My brother gave me Belinda Bauer’s new crime novel Snap, set in the southwest of England (Tiverton and nearby parts of Devon, to be precise), and at one point a policeman is investigating a burglary — a family has come back from vacation to find their house not only burgled but despoiled — and the irate paterfamilias is complaining about insurance companies: “Always looking for ways not to pay you.” The scene continues:
‘Well, you’ve done the right thing leaving everything as it was for us to see, Mr Passmore.

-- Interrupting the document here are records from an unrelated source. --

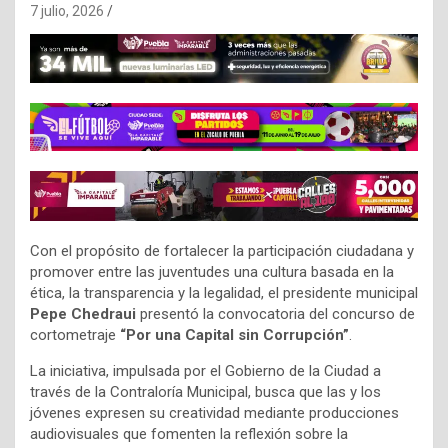
7 julio, 2026
Con el propósito de fortalecer la participación ciudadana y
promover entre las juventudes una cultura basada en la
ética, la transparencia y la legalidad, el presidente municipal
Pepe Chedraui
presentó la convocatoria del concurso de
cortometraje
“Por una Capital sin Corrupción”
.
La iniciativa, impulsada por el Gobierno de la Ciudad a
través de la Contraloría Municipal, busca que las y los
jóvenes expresen su creatividad mediante producciones
audiovisuales que fomenten la reflexión sobre la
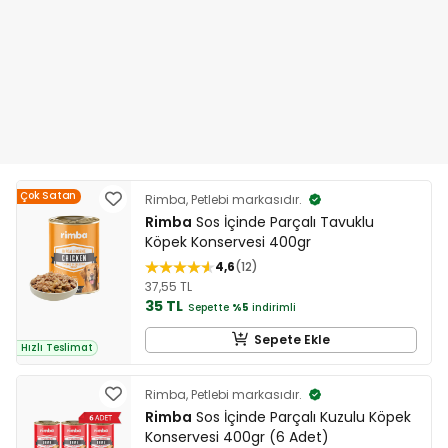
Çok Satan
Rimba, Petlebi markasıdır.
Rimba
Sos İçinde Parçalı Tavuklu
Köpek Konservesi 400gr
4,6
12
37,55 TL
35 TL
Sepette
%5
indirimli
Sepete Ekle
Hızlı Teslimat
Rimba, Petlebi markasıdır.
Rimba
Sos İçinde Parçalı Kuzulu Köpek
Konservesi 400gr (6 Adet)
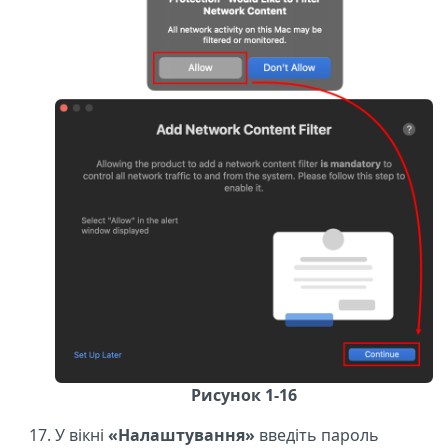
Рисунок 1-16
У вікні
«Налаштування»
введіть пароль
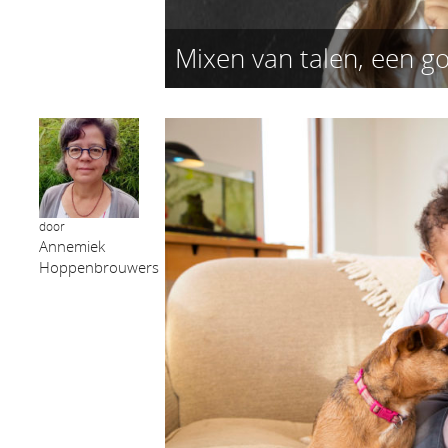
Mixen van talen, een g
door
Annemiek
Hoppenbrouwers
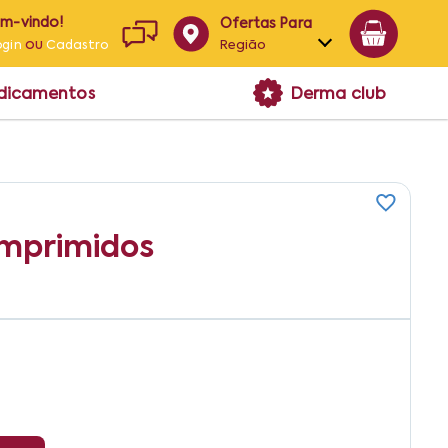
em-vindo!
Ofertas Para
ou
Região
ogin
Cadastro
Alagoas
edicamentos
Derma club
Bahia
Paraíba
Pernambuco
mprimidos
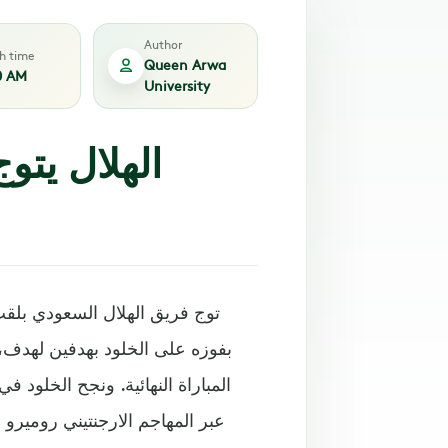
Author
sh time
Queen Arwa
0 AM
University
الهلال يتو
توج فريق الهلال السعودي بلقب
بفوزه على الخلود بهدفين لهدف، 
المباراة النهائية. ونجح الخلود ف
عبر المهاجم الارجنتيني روميرو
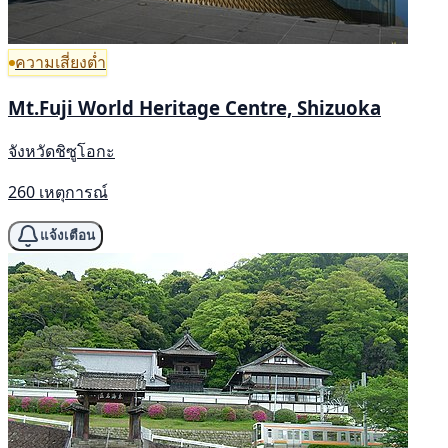
ความเสี่ยงต่ำ
Mt.Fuji World Heritage Centre, Shizuoka
จังหวัดชิซูโอกะ
260 เหตุการณ์
แจ้งเตือน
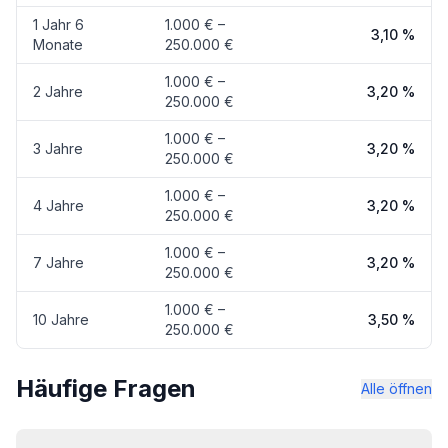
1 Jahr 6
1.000 € –
3,10 %
Monate
250.000 €
1.000 € –
2 Jahre
3,20 %
250.000 €
1.000 € –
3 Jahre
3,20 %
250.000 €
1.000 € –
4 Jahre
3,20 %
250.000 €
1.000 € –
7 Jahre
3,20 %
250.000 €
1.000 € –
10 Jahre
3,50 %
250.000 €
Häufige Fragen
Alle öffnen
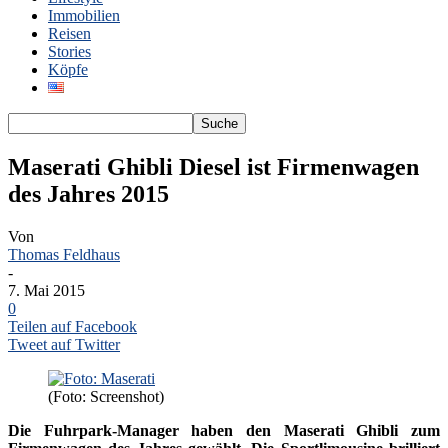
Immobilien
Reisen
Stories
Köpfe
Maserati Ghibli Diesel ist Firmenwagen
des Jahres 2015
Von
Thomas Feldhaus
-
7. Mai 2015
0
Teilen auf Facebook
Tweet auf Twitter
(Foto: Screenshot)
Die Fuhrpark-Manager haben den Maserati Ghibli zum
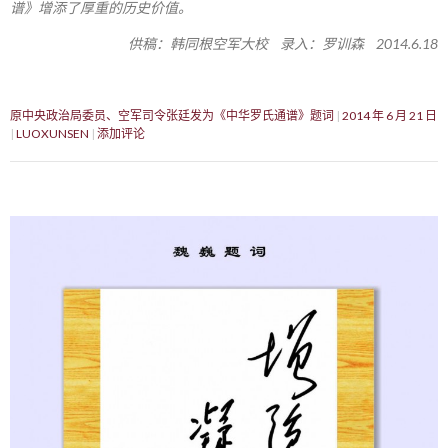
谱》增添了厚重的历史价值。
供稿：韩同根空军大校 录入：罗训森 2014.6.18
原中央政治局委员、空军司令张廷发为《中华罗氏通谱》题词
2014 年 6 月 21 日
LUOXUNSEN
添加评论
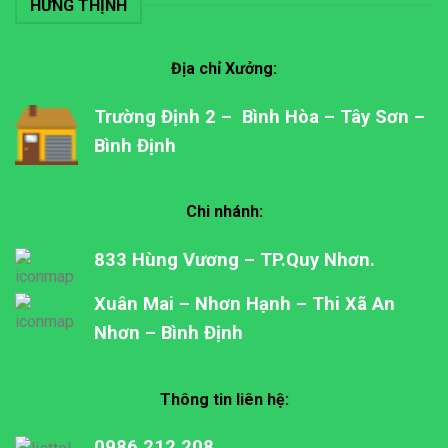
HƯNG THỊNH
Địa chỉ Xưởng:
Trường Định 2 – Bình Hòa – Tây Sơn –
Bình Định
Chi nhánh:
833 Hùng Vương – TP.Quy Nhơn.
Xuân Mai – Nhơn Hạnh – Thi Xã An
Nhơn – Bình Định
Thông tin liên hệ:
0986.212.208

I’ll be giving you a crime reference number for the insurance claim.’
‘Thanks.’ Passmore nodded, slightly less maroon.
I was taken aback by this unexpected use of maroon, which means a number of things but not, as far as I can tell, anything like ‘upset.’ Is this a slang/dialect UK thing?

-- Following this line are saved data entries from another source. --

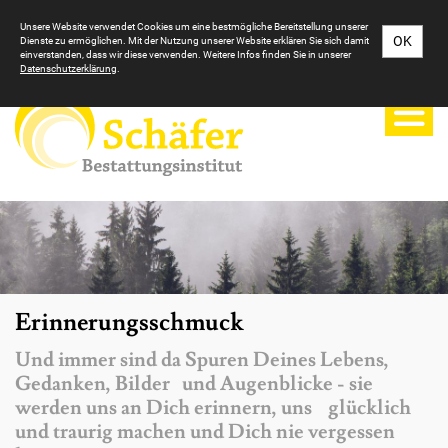
Unsere Website verwendet Cookies um eine bestmögliche Bereitstellung unserer
Im Trauerfall sind wir rund um die Uhr persönlich für Sie da:
OK
Dienste zu ermöglichen. Mit der Nutzung unserer Website erklären Sie sich damit
0631 366580
einverstanden, dass wir diese verwenden. Weitere Infos finden Sie in unserer
Datenschutzerklärung
.
Erinnerungsschmuck
Und immer sind da Spuren Deines Lebens,
Gedanken, Bilder und Augenblicke - sie
werden uns an Dich erinnern, uns glücklich
und traurig machen und Dich nie vergessen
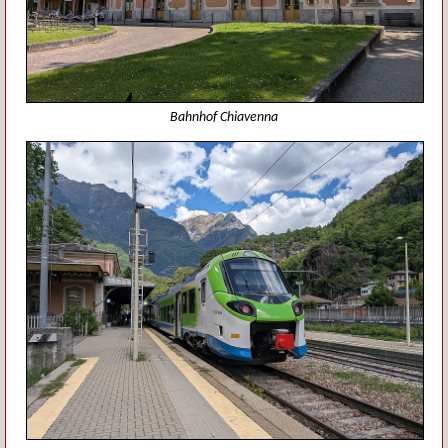
Bahnhof Chiavenna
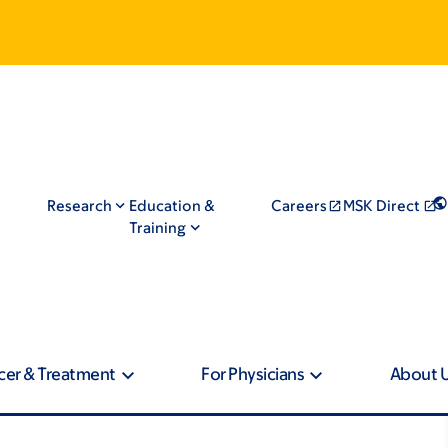
Research
Education &
Careers
MSK Direct
Training
cer & Treatment
For Physicians
About 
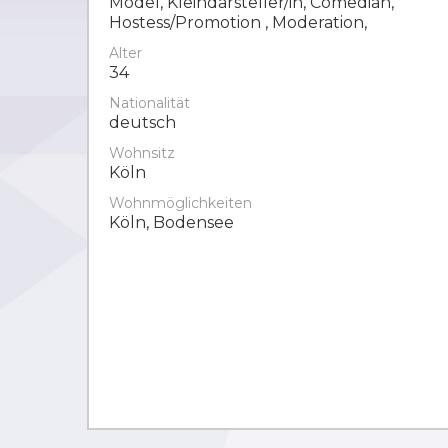
Model, Kleindarsteller/in, Comedian,
Hostess/Promotion , Moderation,
Alter
34
Nationalität
deutsch
Wohnsitz
Köln
Wohnmöglichkeiten
Köln, Bodensee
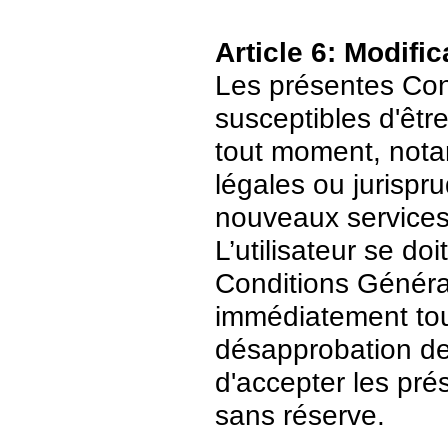
Article 6: Modific
Les présentes Cond
susceptibles d'être
tout moment, nota
légales ou jurispr
nouveaux services
L’utilisateur se do
Conditions Général
immédiatement tout
désapprobation de c
d'accepter les pré
sans réserve.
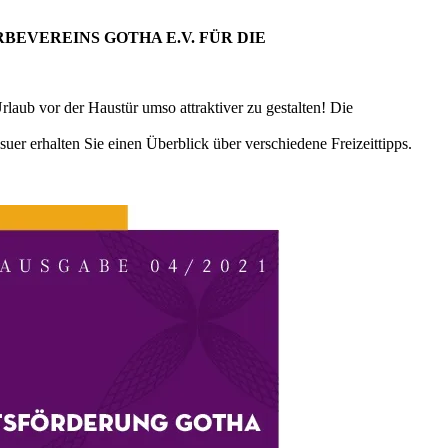
EVEREINS GOTHA E.V. FÜR DIE
aub vor der Haustür umso attraktiver zu gestalten! Die
r erhalten Sie einen Überblick über verschiedene Freizeittipps.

Also, the Wikipedia article on Tiverton (linked above) refers to its “medieval town leat”; this dialect word for an artificial watercourse or aqueduct was new to me, and I find it pleasing. Wikipedia sez:
According to the Oxford English Dictionary, leat is cognate with let in the sense of “allow to pass through”. Other names for the same thing include fleam (probably a leat supplying water to a mill that did not have a millpool). In parts of northern England, for example around Sheffield, the equivalent word is goit. In southern England, a leat used to supply water for water-meadow irrigation is often called a carrier, top carrier, or main.
I’m not sure which I like better, fleam, goit, or leat.